■ PROBLEM DESCRIPTION:
For the string "Kammerorchester", search the entries below and copy every line where it appears.

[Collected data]
*** Begin section ***
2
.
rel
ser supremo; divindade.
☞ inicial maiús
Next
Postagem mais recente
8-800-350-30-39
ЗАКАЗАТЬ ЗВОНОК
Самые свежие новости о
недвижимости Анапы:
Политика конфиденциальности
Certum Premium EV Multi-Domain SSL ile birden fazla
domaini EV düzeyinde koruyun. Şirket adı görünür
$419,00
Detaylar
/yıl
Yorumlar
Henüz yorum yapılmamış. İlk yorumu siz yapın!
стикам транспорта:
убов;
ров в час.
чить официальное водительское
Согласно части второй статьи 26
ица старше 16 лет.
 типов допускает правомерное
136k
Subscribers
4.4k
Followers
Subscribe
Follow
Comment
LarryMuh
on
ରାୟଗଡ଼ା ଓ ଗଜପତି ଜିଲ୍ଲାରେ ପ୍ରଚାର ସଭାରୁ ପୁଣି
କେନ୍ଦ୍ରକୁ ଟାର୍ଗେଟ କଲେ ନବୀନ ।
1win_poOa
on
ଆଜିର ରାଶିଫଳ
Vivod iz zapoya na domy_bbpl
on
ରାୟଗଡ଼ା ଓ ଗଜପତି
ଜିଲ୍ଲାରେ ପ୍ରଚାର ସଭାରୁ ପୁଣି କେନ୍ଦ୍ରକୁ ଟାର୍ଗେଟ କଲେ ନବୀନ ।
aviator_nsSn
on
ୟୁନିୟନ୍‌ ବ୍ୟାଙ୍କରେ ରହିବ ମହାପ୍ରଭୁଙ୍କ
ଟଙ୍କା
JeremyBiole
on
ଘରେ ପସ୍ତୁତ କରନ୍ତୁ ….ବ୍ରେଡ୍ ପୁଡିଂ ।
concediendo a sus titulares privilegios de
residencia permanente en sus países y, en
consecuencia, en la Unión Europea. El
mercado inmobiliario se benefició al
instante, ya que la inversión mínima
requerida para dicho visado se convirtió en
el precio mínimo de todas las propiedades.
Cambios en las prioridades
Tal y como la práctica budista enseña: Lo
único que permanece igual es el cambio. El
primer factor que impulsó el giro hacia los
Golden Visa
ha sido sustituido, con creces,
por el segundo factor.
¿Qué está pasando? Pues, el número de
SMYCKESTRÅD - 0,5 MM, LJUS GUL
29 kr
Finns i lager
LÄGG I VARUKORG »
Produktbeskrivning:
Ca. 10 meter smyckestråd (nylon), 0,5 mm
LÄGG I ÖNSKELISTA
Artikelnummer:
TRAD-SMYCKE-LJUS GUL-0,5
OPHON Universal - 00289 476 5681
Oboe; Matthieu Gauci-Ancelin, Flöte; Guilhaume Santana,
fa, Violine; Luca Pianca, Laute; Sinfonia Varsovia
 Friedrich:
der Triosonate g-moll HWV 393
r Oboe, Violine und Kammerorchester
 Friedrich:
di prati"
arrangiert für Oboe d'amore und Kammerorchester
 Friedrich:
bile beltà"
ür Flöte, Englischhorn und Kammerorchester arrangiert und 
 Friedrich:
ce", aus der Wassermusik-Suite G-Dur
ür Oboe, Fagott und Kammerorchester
*** End section ***
■ WRITTEN SOLUTION:
r Oboe, Violine und Kammerorchester
arrangiert für Oboe d'amore und Kammerorchester
ür Flöte, Englischhorn und Kammerorchester arrangiert und 
ür Oboe, Fagott und Kammerorchester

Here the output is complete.